Granderson is one of the few players on either team I believe will see a big improvement in 2010. Regardless, I'm sticking with the 2009 results, which give Cameron the slight nod.
BP feels more accurate here. Drew always misses a lot of games while Swisher is more durable. I'm skeptical of any system that suggests Drew is 1.2 wins better than Swisher; even if Fangraphs is projecting out to a full season, I would counter that it is unwise to do that if a player played more than 120 games.
I'm stunned that Nick Johnson is the only player the two sites agree on.
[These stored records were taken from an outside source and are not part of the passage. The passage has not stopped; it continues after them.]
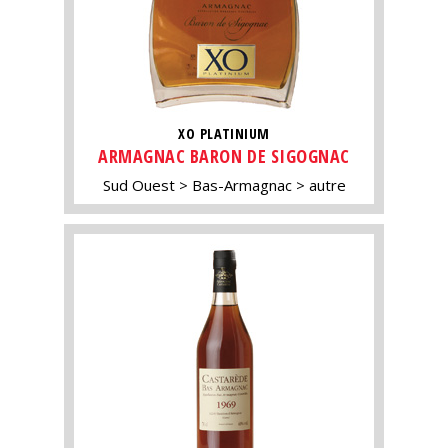
XO PLATINIUM
ARMAGNAC BARON DE SIGOGNAC
Sud Ouest
Bas-Armagnac
autre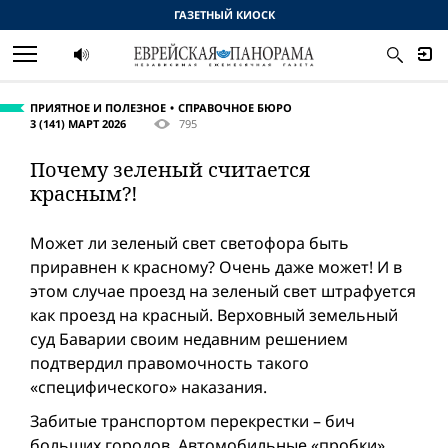
ГАЗЕТНЫЙ КИОСК
ПРИЯТНОЕ И ПОЛЕЗНОЕ
СПРАВОЧНОЕ БЮРО
3 (141) МАРТ 2026
795
Почему зеленый считается
красным?!
Может ли зеленый свет светофора быть
приравнен к красному? Очень даже может! И в
этом случае проезд на зеленый свет штрафуется
как проезд на красный. Верховный земельный
суд Баварии своим недавним решением
подтвердил правомочность такого
«специфического» наказания.
Забитые транспортом перекрестки – бич
больших городов. Автомобильные «пробки»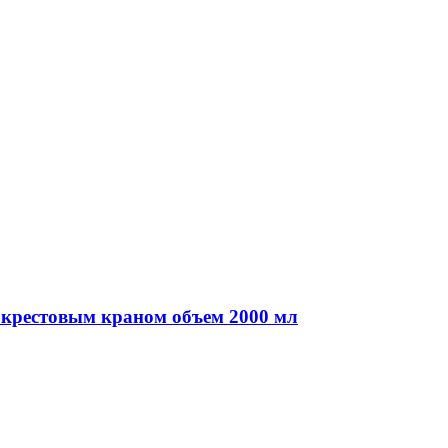
 крестовым краном объем 2000 мл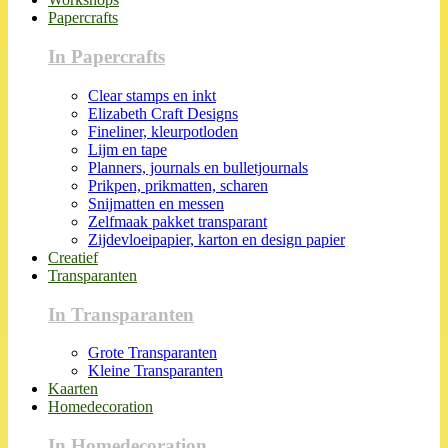
Papercrafts
In Papercrafts
Clear stamps en inkt
Elizabeth Craft Designs
Fineliner, kleurpotloden
Lijm en tape
Planners, journals en bulletjournals
Prikpen, prikmatten, scharen
Snijmatten en messen
Zelfmaak pakket transparant
Zijdevloeipapier, karton en design papier
Creatief
Transparanten
In Transparanten
Grote Transparanten
Kleine Transparanten
Kaarten
Homedecoration
In Homedecoration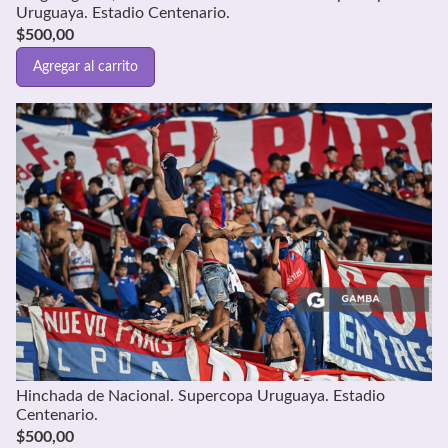
Uruguaya. Estadio Centenario.
$
500,00
Agregar al carrito
Hinchada de Nacional. Supercopa Uruguaya. Estadio
Centenario.
$
500,00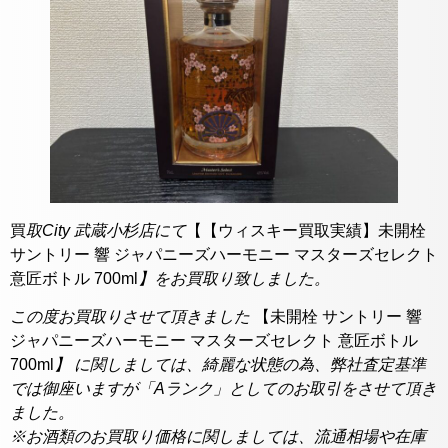
買
取City 武蔵小杉店にて
【【ウィスキー買取実績】未開栓
サントリー 響 ジャパニーズハーモニー マスターズセレクト
意匠ボトル 700ml
】をお買取り致しました。
この度お買取りさせて頂きました
【未開栓 サントリー 響
ジャパニーズハーモニー マスターズセレクト 意匠ボトル
700ml
】 に関しましては、綺麗な状態の為、弊社査定基準
では御座いますが「Aランク」としてのお取引をさせて頂き
ました。
※お酒類のお買取り価格に関しましては、流通相場や在庫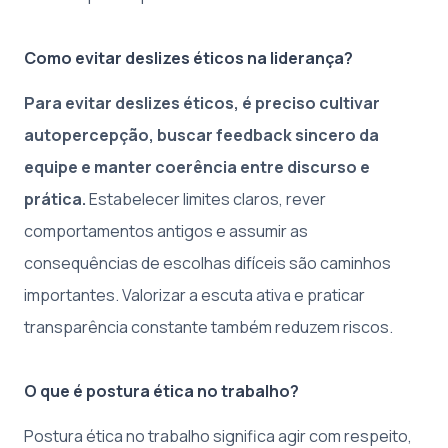
Como evitar deslizes éticos na liderança?
Para evitar deslizes éticos, é preciso cultivar
autopercepção, buscar feedback sincero da
equipe e manter coerência entre discurso e
prática.
Estabelecer limites claros, rever
comportamentos antigos e assumir as
consequências de escolhas difíceis são caminhos
importantes. Valorizar a escuta ativa e praticar
transparência constante também reduzem riscos.
O que é postura ética no trabalho?
Postura ética no trabalho significa agir com respeito,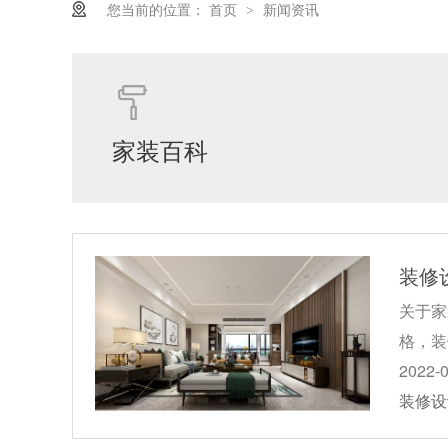
您当前的位置：
首页
新闻资讯
>
家装百科
装修
关于家
格，装
2022-
装修设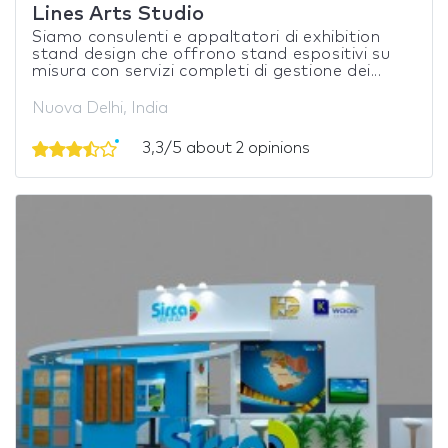
Lines Arts Studio
Siamo consulenti e appaltatori di exhibition
stand design che offrono stand espositivi su
misura con servizi completi di gestione dei...
Nuova Delhi, India
3,3/5 about 2 opinions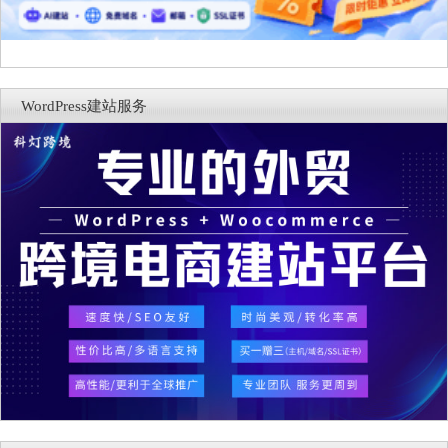
WordPress建站服务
I'm thrilled that David Ortiz still sucks.
So far, both BP and Fangraphs feel that the Yankees will put the better offense on the field next year, based on 2009 as a guide. The bombers come out ahead 31.5 wins to 27.5 according to BP and 36.7 wins to 34.2 according to Fangraphs.
Predicting either team's rotation is a bit tricky. Fortunately, I don't have to. At the moment each team has 6 potential starters and a confirmed closer. I'll limit my analysis to those arms. Also, BP doesn't provide its WARP1 stat for pitchers on the free portion of their site, so I won't link to it.
Josh Beckett - WARP1: 4.2; WAR: 5.3
CC Sabathia - WARP1: 5.3; WAR: 6.0
Jon Lester - WARP1: 5.8; WAR: 6.2
A.J. Burnett - WARP1: 3.2; WAR: 3.1
Lester's strong 2009 makes me wonder if Beckett will continue to be first in the Sox rotation in 2010. Either way, it's difficult to ignore the fact that the Red Sox's 1-2 punch was better than the Yankees' in 2009.
John Lackey - WARP1: 3.2; WAR: 3.9
Andy Pettitte - WARP1: 2.4; WAR: 3.3
I was a strong advocate of John Lackey's until I saw the size of the Sox's offer. At $17 million per season I'm glad he's not the Yankees' problem.
Daisuke Matsuzaka - WARP1: 0.4; WAR: 0.5
Javier Vazquez - WARP1: 7.0; WAR: 6.6
Vazquez projects to be a 5-win pitcher next year, meaning he will not repeat his 2009 performance. Still, even if he's only a 4-win pitcher he'd be a top 3 guy on either team. Am I still smiling about this trade? You bet I am. Dice-K, on the other hand, remains a disappointment with a full no-trade clause.
Clay Buchholz - WARP1: 2.1; WAR: 1.2
Joba Chamberlain - WARP1: 1.0; WAR: 1.5
Tim Wakefield - WARP1: 2.0; WAR: 1.9
Phil Hughes - WARP1: 2.6; WAR: 2.2
Jonathan Papelbon - WARP1: 4.6; WAR: 1.9
Mariano Rivera - WARP1: 6.5; WAR: 2.0
Fangraphs is surprisingly cruel to closers in terms of their value. Here I'm inclined to support BP. If you don't believe me, just ask a Phillies fan about Brad Lidge.
The Yankees come out ahead in terms of their pitching as well, according to each site. BP favors the Yankees 28 to 22.3 while Fangraphs favors the pinstripes 24.7 to 20.9.
Researching this post has led me to be that much more skeptical of the various wins statistics on the web, only because the two sites disagree so often, many times not even agreeing on which player is better. That said, in aggregate, each method draws the same conclusion: The Yankees' core looks stronger than the Red Sox's core. Baseball Prospectus puts the final tally at 59.5 to 49.8, while Fangraphs comes to 61.4 to 55.1. The actual 8-win difference between the two 2009 teams is right between these two estimates, adding credibility to the final tallies.
So far in the offseason, advantage Yankees.